BEGIN

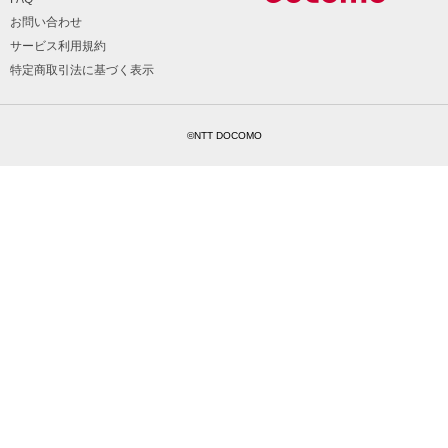
お問い合わせ
サービス利用規約
特定商取引法に基づく表示
©NTT DOCOMO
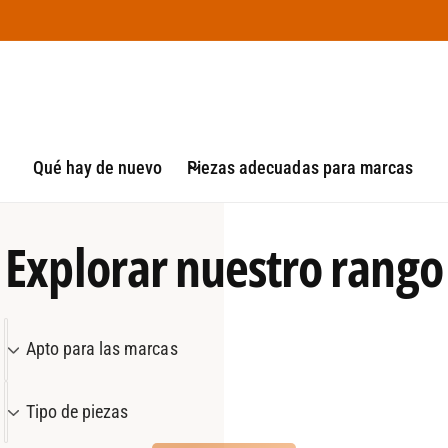
Qué hay de nuevo
Piezas adecuadas para marcas
Explorar nuestro rango
A
Apto para las marcas
p
t
T
Tipo de piezas
o
i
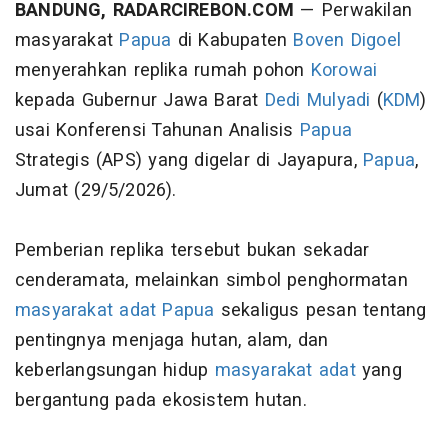
BANDUNG, RADARCIREBON.COM
— Perwakilan
masyarakat
Papua
di Kabupaten
Boven Digoel
menyerahkan replika rumah pohon
Korowai
kepada Gubernur Jawa Barat
Dedi Mulyadi
(
KDM
)
usai Konferensi Tahunan Analisis
Papua
Strategis (APS) yang digelar di Jayapura,
Papua
,
Jumat (29/5/2026).
Pemberian replika tersebut bukan sekadar
cenderamata, melainkan simbol penghormatan
masyarakat adat
Papua
sekaligus pesan tentang
pentingnya menjaga hutan, alam, dan
keberlangsungan hidup
masyarakat adat
yang
bergantung pada ekosistem hutan.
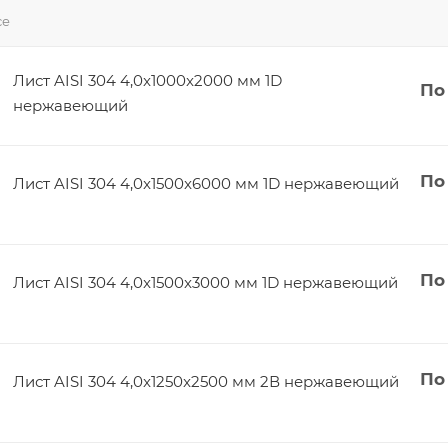
се
Лист AISI 304 4,0x1000x2000 мм 1D
По
нержавеющий
По
Лист AISI 304 4,0x1500x6000 мм 1D нержавеющий
По
Лист AISI 304 4,0x1500x3000 мм 1D нержавеющий
По
Лист AISI 304 4,0x1250x2500 мм 2В нержавеющий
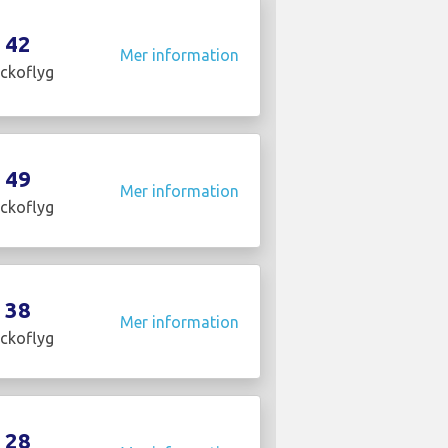
42
Mer information
ckoflyg
49
Mer information
ckoflyg
38
Mer information
ckoflyg
28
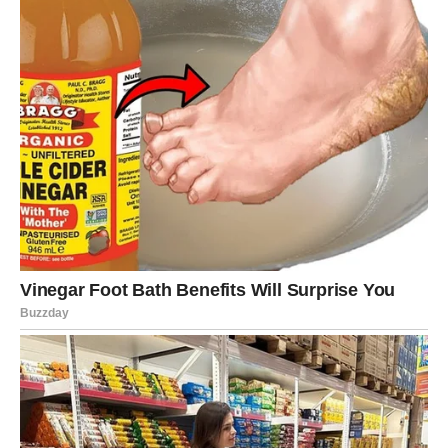
ili o odnosu sa nekim bliskim. Ovaj period može doneti i
trenutke inspiracije.
U ljubavi su mogući nežni i romantični trenuci. Partner
može pokazati koliko mu značite, dok slobodne Ribe
mogu upoznati osobu koja ih osvaja pažnjom i toplinom.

END

Task goal
Where a line in the records above includes the string "može", show it.

Exercise answer
ili o odnosu sa nekim bliskim. Ovaj period može doneti i
može pokazati koliko mu značite, dok slobodne Ribe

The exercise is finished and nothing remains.